According to the experimental results, the average quantum state of each category tends to the maximum mixed state at an exponential rate as the data encoding circuit deepens. As a result, the final quantum neural network's classification accuracy decreases. With the help of the literature [5], we have come to understand some of the limitations of angle coding. It is also acknowledged that designing a data coding strategy capable of solving real-world problems (often with high dimensionality of data features) is both urgent and difficult.


References¶

[1] Schuld, M. "Quantum machine learning models are kernel methods." arXiv preprint arXiv:2101.11020.(2021)

[2] Lloyd, Seth, et al. "Quantum embeddings for machine learning." arXiv preprint arXiv:2001.03622 (2020).

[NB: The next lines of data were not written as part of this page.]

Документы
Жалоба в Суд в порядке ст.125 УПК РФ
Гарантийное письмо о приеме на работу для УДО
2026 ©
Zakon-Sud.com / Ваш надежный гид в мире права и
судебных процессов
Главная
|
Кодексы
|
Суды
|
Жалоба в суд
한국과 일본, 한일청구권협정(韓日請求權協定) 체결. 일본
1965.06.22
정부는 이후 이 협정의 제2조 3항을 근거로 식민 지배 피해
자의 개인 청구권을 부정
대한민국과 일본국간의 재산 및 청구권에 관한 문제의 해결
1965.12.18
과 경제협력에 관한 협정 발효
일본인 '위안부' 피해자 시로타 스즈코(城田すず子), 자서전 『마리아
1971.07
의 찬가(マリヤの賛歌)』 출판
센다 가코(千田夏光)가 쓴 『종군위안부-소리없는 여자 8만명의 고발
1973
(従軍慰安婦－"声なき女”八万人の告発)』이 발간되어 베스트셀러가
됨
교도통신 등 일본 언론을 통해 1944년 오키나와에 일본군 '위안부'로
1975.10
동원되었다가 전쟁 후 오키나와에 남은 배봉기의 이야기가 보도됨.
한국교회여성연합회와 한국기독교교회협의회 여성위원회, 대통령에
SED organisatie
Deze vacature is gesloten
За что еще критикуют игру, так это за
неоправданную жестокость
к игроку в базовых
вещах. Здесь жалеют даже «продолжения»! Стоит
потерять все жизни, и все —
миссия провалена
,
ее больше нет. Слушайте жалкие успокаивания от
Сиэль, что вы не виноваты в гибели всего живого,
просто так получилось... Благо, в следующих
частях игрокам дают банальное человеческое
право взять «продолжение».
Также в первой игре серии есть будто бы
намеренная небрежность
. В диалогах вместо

[3] Caro, Matthias C., et al. "Encoding-dependent generalization bounds for parametrized quantum circuits." Quantum 5 (2021): 582.

[4] Leonardo Banchi, et al. "Generalization in quantum machine learning: A quantum information standpoint." PRX Quantum 2.4 (2021): 040321.

[5] Li, Guangxi, et al. "Concentration of Data Encoding in Parameterized Quantum Circuits." arXiv preprint arXiv:2206.08273 (2022).